А в один прекрасный день к нему приехали сразу несколько человек.
Того, кто шел впереди, он не знал. Это был незнакомец с
жесткими, волевыми чертами лица. Он постоянно оборачивался и что-то спрашивал у
идущего следом генерала Дроздова. Юджин вдруг вспомнил, кто именно стоял рядом
с ним в ту роковую ночь, когда его ранили. Он узнал и Дроздова, приехавшего к
нему с этим незнакомцем. И идущего за ними худощавого подтянутого человека,
которого он видел до этого лишь в Москве, и слышал, что он работал в Нью-Йорке.
Это был генерал Соломатин, руководитель одного из отделов ПГУ КГБ.
Юджин чувствовал, как начинает дрожать пробитая левая нога.
Опираясь на палку, он ждал, словно стесняясь своего ранения, когда они подойдут
к нему.
И лишь затем шагнул к незнакомцу и почти по-военному четко,
доложил о своем прибытии, обращаясь к неизвестному «товарищ генерал».
Незнакомец вдруг крепко обнял Юджина.
— Вот ты какой, — улыбнулся он, — давно
мечтал с тобой познакомиться, полковник.
И Юджин вспомнил, что Трапаков уже говорил ему о новом
руководителе разведки Советского Союза генерале Леониде Шебаршине.
А потом они сидели за столом и вспоминали связных и друзей
полковника.
Вспоминали погибшего Тома Лоренсберга, связного Юджина в
Техасе, который, поняв, что его разоблачили, выбрал для себя пистолет. Юджин
узнал, что у погибшего осталась в Москве семья.
Приехавшие генералы разведки были не просто офицерами КГБ.
Они не были ни «комсомольскими назначенцами», случайно попавшими в аппарат
разведки, ни «партийными вожаками», обучающими профессионалов основам
марксизма-ленинизма.
Они стали самыми опытными, самыми лучшими резидентами КГБ в
других странах.
Каждый из них знал, сколь тяжел труд разведчика. Ибо каждый
из них прошел собственную школу выживания, прежде чем стал генералом. Именно
поэтому все трое понимали, сколь невероятен подвиг Юджина, сумевшего
продержаться целых семнадцать лет на нелегальной работе. Никто и никогда до
него не мог похвастаться подобным сроком.
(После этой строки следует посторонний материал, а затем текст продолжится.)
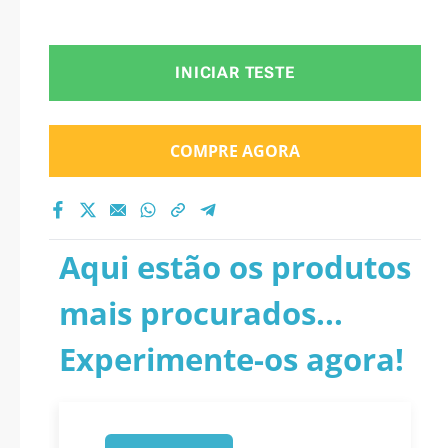
INICIAR TESTE
COMPRE AGORA
Aqui estão os produtos
mais procurados...
Experimente-os agora!
1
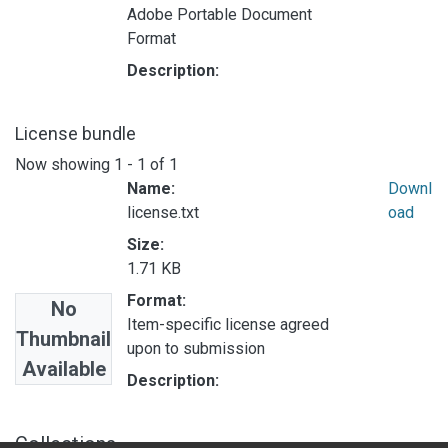
Adobe Portable Document
Format
Description:
License bundle
Now showing
1 - 1 of 1
Name:
Downl
license.txt
oad
Size:
1.71 KB
Format:
No
Item-specific license agreed
Thumbnail
upon to submission
Available
Description:
Collections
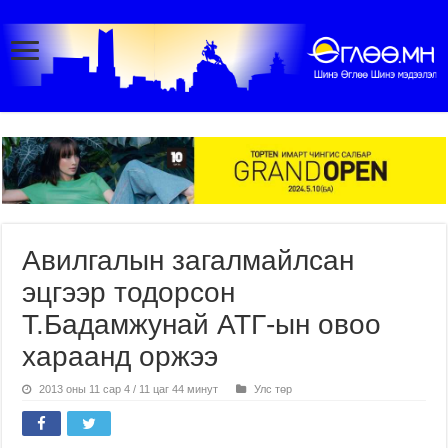
Авилгалын загалмайлсан
эцгээр тодорсон
Т.Бадамжунай АТГ-ын овоо
хараанд оржээ
2013 оны 11 сар 4 / 11 цаг 44 минут
Улс төр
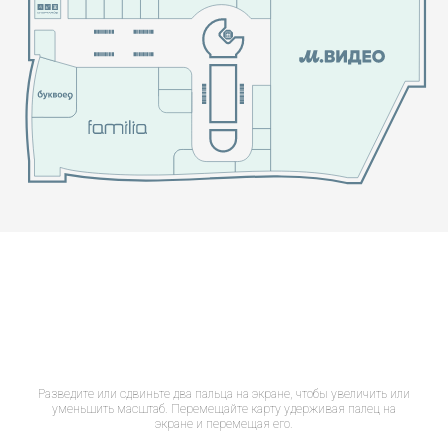
Разведите или сдвиньте два пальца на экране, чтобы увеличить или
уменьшить масштаб. Перемещайте карту удерживая палец на
экране и перемещая его.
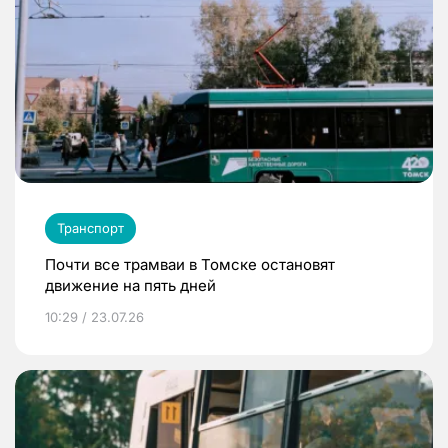
Транспорт
Почти все трамваи в Томске остановят
движение на пять дней
10:29 / 23.07.26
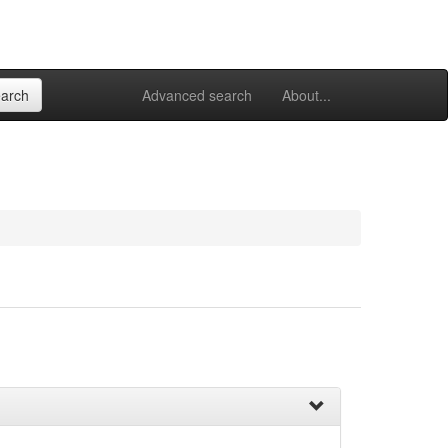
Advanced search
About...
Даже легендарные Рудольф Абель и Конон Молодой не находились
за рубежом такое длительное время. В истории советской разведки были люди,
которые работали многие годы на КГБ. Но это были завербованные агенты, живущие
под своими настоящими именами и не рискующие ежеминутно быть раскрытыми. И в
самом конце, перед расставанием, Шебаршин, улыбаясь, достал погоны капитана,
потом майора, потом подполковника и, наконец, полковника. Четыре пары
офицерских погон вручил он Юджину как награду за его мужество. И достал сразу
несколько коробочек.
— Я должен тебе читать все эти указы, — серьезно
сказал начальник ПГУ КГБ СССР, — но, думаю, не стоит. Сам прочтешь. За
операцию в восемьдесят пятом тебе присвоили звание «Герой Советского Союза».
Здесь еще ордена Ленина, Красного Знамени и Красной Звезды. Посмотришь потом,
на досуге.
— Поправляйся, — пожелал на прощание
Дроздов, — мы тебя все будем ждать.
Генералы уехали, а он, вернувшись к себе и сложив все
награды на столе, задумчиво смотрел на них. Это была зримая концентрация его
семнадцати лет, проведенных за рубежом. Практически это был итог его жизни. Он
вдруг вспомнил Сандру, Марка и застонал от нахлынувшей боли. Как они там без
него?
Вот уже столько месяцев? Почему он им не позвонит? Он
вскочил, но, осознав, где именно находится, растерянно опустился на стул.
Эта боль преследовала его в тяжелых снах и воспоминаниях,
пробуждающихся в ассоциативных цепочках. А через два дня к дому подъехала уже
другая машина, и из нее вышел Трапаков, поддерживающий какую-то с трудом
передвигавшуюся седую женщину.
Вначале он даже не понял, почему Трапаков привез к нему эту
незнакомую пожилую женщину. Но когда она до боли знакомым жестом поправила
прядь волос, он, хватая воздух губами, словно задыхаясь, бросился к ней. Это
была его мать.
Он целовал ее лицо, руки, плечи, словно просил прощения за
годы ее вынужденного одиночества. А она смотрела на своего повзрослевшего сына
и не верила глазам.
Перед ней был тот, другой, улетавший из страны семнадцать
лет назад, молодой, красивый, жизнерадостный парень. Этот стоящий перед ней
грузный, уже в летах мужчина не мог быть ее сыном. Он не мог так постареть и
измениться. Но руки уже гладили его седую голову, а губы словно против воли
шептали ласковые слова…
Потом многие ему говорили, что он сильно поседел именно
после этого дня. Может быть, это был всплеск эмоций, направленный выход которым
он не давал целых семнадцать лет.
Первого августа он впервые приехал в Ясенево, где
располагался центр советской разведки. И первый раз вместе с Сергеем Трапаковым
прошел по местам, которых он никогда не видел и о которых получила лишь смутные
обрывки сведений там, в Америке. Он ловил себя на мысли, что даже здесь, среди
немногих людей, которые знали о его миссии в Америке, он продолжал считать себя
иностранцем.
Словно привычка мыслить по-другому, говорить по-другому,
одеваться по-другому сказывалась на всем его поведении и даже на мышлении.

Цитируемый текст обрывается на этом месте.